The right wing wants one mandatory family structure, with all other family structures considered shameful, their members cast out from legal recognition or social safety nets, left to suffer the slings and arrows of outrageous fortune. Our side must be for family pluralism and reproductive freedom. This can be cast in libertarian terms: it's not the government's decision who you marry or when and whether you bear a child. Or it can be cast in terms of what it means to be a good citizen: citizenship means respecting and embracing everyone, even (especially) when you disagree. These are crude abstractions, and of course we can all think of many exceptions to those generalizations, but this is a blog, after all, not a dissertation. In these short posts I'm trying to follow Brecht's suggestion: "Crude thinking--that is the thinking of the great."
I know that for many progressives, reproductive freedom and gay rights are "girl" issues, not "red meat" politics. I disagree. These are family issues. Family issues are red meat issues. The right wing sure has figured that out. It's time our side did too.

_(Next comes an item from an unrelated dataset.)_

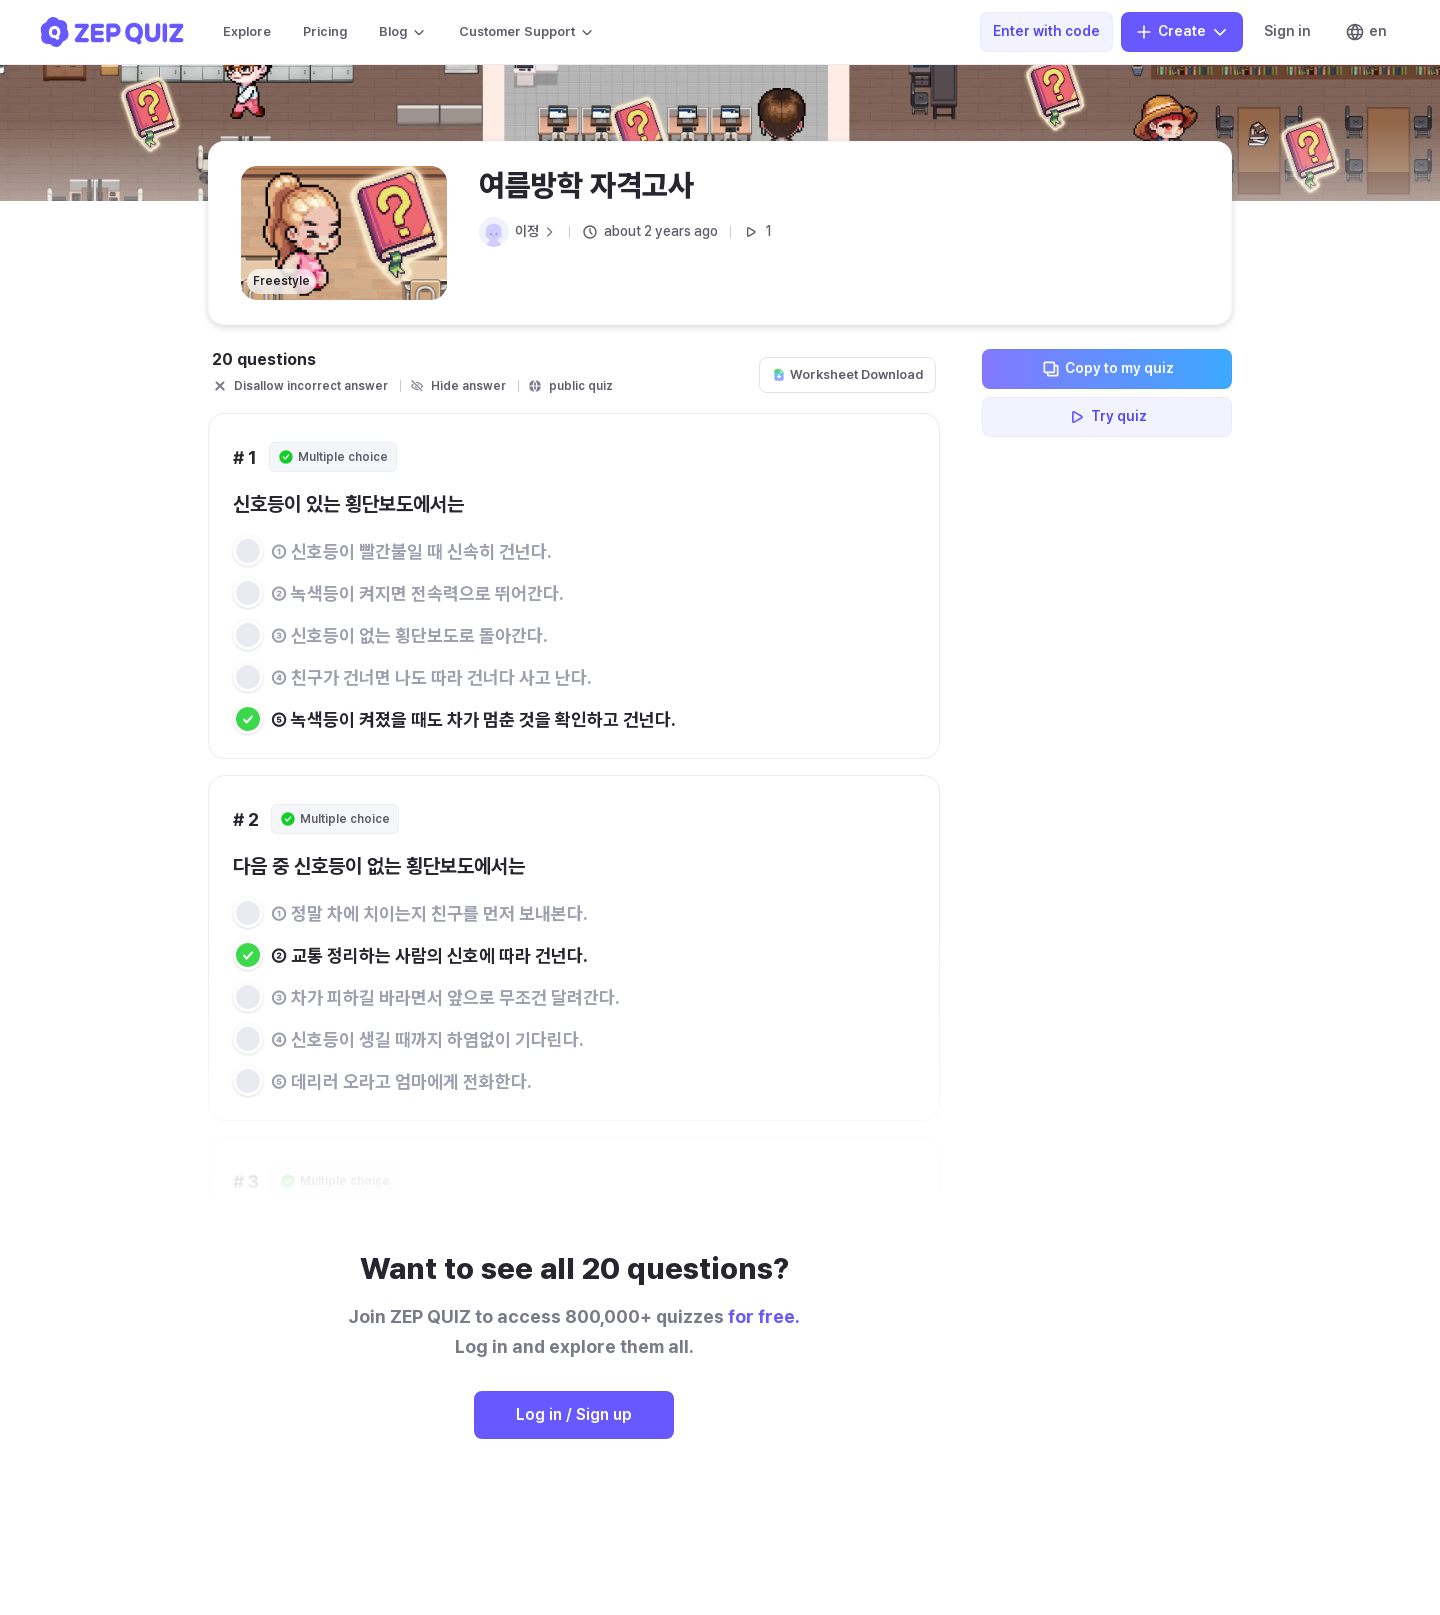 The width and height of the screenshot is (1440, 1615). What do you see at coordinates (1366, 32) in the screenshot?
I see `en` at bounding box center [1366, 32].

More on Roe's 33d anniversary:
...Over at PopPolitics, Jaclyn Friedman makes an interesting (if rhetorically overheated) argument against talking about "choice."
...Above, before the jump, I linked to Bush v Choice, which has some fascinating legislative facts.
...Amanda over at Pandagon rolls her eyes at the fact that Bush has proclaimed today National Sanctity of Human Life day. He actually boasts about the global gag rule, in which overseas groups will not receive any US funding if they so much as mention the word "abortion" -- a policy that has deadly results.
One last addendum to this rambling post on family life, reproductive freedom, and gay rights. On Friday I got an email from a dear old friend who runs an abortion clinic. Before the quote, try to remember being 12 and having your body change in bizarre Alice-in-Wonderland ways, swellings hither and yon, soreness in every new swelling, and your period coming three times in 6 weeks and then not at all for 8 months and ... Okay, here's the quote:
"Too bad you weren't here a minute ago when we did an ultrasound on a 13 year old African American girl who is over 25 weeks pregnant. She figured out last night she was pregnant.
She did not want to have sex. We can't help her. Who the f*** will?"
And yes, my friend did report the child's rape to the appropriate authorities.